[Collected data]

====

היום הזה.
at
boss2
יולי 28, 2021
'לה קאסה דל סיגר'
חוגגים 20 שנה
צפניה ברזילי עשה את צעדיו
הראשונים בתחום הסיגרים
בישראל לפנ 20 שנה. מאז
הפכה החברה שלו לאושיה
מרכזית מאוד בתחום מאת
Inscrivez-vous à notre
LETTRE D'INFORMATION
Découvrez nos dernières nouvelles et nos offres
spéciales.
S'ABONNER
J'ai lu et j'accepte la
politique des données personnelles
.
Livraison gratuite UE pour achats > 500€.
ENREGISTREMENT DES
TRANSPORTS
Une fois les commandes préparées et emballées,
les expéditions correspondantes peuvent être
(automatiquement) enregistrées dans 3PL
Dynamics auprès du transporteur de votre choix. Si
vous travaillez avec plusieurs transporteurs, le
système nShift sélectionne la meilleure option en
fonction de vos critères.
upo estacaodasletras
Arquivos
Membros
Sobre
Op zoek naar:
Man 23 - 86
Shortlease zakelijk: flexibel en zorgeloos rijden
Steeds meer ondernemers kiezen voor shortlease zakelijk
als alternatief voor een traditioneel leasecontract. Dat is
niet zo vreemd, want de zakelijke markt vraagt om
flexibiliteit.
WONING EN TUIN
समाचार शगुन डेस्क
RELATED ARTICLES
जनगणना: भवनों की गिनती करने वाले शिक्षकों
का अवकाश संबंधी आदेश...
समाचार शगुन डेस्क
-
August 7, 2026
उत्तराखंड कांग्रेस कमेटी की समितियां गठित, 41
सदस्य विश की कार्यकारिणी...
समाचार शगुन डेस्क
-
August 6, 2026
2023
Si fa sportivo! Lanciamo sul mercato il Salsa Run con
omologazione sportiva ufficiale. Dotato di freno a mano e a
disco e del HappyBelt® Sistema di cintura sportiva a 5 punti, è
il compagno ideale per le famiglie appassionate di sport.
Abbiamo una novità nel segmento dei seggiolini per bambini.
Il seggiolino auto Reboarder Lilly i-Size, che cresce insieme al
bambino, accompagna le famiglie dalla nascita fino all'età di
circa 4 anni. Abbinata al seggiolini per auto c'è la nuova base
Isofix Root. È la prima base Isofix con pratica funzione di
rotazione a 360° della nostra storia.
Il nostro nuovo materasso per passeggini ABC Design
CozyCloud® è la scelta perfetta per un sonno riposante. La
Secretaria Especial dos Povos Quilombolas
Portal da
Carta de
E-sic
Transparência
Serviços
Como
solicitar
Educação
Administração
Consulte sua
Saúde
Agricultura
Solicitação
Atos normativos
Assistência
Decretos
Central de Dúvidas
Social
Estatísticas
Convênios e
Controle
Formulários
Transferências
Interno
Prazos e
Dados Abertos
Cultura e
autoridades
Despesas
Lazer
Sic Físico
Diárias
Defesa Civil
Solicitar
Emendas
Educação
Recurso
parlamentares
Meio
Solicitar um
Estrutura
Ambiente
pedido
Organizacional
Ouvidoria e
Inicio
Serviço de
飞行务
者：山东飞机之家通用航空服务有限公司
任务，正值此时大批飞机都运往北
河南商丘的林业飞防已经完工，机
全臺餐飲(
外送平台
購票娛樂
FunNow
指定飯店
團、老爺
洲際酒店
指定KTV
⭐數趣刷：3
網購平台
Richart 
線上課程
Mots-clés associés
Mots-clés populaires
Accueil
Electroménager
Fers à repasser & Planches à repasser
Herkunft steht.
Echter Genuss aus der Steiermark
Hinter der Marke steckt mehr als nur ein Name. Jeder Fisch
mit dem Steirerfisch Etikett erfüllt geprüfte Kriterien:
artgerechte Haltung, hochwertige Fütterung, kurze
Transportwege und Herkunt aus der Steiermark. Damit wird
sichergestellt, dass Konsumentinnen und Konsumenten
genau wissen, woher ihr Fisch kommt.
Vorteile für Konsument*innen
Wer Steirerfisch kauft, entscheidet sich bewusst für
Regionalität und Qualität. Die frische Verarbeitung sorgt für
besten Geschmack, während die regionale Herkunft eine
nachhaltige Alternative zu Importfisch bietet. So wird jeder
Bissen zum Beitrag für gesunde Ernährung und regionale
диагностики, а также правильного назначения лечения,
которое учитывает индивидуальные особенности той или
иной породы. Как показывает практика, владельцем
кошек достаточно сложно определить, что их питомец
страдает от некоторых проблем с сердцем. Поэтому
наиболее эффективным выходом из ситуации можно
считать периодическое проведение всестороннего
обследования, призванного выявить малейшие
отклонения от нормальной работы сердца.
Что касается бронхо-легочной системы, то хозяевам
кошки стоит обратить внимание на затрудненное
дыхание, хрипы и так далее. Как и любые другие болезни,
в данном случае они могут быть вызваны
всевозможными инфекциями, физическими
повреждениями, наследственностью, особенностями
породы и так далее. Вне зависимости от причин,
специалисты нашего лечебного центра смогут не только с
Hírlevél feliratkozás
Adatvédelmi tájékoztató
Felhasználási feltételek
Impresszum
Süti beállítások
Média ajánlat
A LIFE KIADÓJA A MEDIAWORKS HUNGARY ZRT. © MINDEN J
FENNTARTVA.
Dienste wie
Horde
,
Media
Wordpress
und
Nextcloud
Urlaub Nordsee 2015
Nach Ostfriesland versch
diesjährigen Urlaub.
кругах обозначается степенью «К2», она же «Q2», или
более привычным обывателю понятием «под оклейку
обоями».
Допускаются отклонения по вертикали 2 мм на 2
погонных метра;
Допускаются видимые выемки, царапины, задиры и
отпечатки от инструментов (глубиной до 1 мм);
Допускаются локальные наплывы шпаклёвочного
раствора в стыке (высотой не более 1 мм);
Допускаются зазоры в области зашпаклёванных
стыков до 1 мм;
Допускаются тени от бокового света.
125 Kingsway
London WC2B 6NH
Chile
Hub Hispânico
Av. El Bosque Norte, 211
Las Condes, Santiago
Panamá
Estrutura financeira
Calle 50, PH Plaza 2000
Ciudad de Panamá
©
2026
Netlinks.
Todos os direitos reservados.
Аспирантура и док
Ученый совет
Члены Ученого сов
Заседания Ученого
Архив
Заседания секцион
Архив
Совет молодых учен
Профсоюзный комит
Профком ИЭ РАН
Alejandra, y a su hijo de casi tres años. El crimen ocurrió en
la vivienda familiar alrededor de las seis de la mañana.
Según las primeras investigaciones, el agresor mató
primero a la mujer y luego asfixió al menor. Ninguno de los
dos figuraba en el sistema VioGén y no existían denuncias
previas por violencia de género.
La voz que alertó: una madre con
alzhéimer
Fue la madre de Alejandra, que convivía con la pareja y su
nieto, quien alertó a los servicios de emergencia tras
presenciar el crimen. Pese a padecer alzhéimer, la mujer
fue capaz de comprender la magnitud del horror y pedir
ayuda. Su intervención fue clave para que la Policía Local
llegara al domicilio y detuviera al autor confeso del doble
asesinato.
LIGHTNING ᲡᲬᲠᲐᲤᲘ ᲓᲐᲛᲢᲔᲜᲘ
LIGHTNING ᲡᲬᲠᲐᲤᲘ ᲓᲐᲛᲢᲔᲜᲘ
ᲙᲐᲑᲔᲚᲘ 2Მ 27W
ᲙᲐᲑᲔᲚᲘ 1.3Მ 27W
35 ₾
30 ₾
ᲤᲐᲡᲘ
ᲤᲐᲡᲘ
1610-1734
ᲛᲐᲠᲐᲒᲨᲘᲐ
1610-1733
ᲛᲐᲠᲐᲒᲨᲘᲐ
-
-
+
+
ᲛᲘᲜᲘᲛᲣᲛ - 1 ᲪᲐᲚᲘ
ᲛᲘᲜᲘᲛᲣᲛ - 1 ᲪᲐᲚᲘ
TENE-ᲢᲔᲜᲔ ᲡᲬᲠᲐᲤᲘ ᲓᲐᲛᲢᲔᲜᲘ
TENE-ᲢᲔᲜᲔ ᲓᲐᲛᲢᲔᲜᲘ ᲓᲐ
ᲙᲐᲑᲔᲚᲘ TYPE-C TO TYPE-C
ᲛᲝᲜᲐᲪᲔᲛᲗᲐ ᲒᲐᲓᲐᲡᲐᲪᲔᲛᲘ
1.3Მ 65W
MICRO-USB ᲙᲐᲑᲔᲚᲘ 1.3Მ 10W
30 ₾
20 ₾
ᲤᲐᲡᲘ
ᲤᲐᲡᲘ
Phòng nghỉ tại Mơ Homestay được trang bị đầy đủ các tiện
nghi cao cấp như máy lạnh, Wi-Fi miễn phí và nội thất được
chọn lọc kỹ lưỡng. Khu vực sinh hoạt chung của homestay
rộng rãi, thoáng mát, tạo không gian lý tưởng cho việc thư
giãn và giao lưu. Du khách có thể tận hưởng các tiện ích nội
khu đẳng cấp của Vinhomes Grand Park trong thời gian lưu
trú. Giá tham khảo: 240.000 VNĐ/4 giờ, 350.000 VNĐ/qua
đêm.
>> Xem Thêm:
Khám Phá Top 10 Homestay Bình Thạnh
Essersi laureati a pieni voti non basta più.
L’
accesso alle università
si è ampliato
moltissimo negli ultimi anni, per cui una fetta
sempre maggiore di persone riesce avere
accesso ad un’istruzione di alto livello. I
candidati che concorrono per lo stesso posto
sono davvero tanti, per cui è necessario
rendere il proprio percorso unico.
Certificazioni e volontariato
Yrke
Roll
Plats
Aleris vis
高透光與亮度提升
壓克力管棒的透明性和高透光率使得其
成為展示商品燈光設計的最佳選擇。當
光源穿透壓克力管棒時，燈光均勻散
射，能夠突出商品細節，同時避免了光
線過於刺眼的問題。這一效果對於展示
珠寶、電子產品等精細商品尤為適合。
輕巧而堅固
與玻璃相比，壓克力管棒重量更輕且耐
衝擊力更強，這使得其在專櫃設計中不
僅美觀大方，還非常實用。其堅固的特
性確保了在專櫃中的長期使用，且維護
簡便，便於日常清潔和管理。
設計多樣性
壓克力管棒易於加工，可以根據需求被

====

▶ _Instructions to follow_
Look through the records for the word "ᲓᲐᲛᲢᲔᲜᲘ". Every line that has it should be copied.

▶ _Reply_
LIGHTNING ᲡᲬᲠᲐᲤᲘ ᲓᲐᲛᲢᲔᲜᲘ
LIGHTNING ᲡᲬᲠᲐᲤᲘ ᲓᲐᲛᲢᲔᲜᲘ
TENE-ᲢᲔᲜᲔ ᲡᲬᲠᲐᲤᲘ ᲓᲐᲛᲢᲔᲜᲘ
TENE-ᲢᲔᲜᲔ ᲓᲐᲛᲢᲔᲜᲘ ᲓᲐ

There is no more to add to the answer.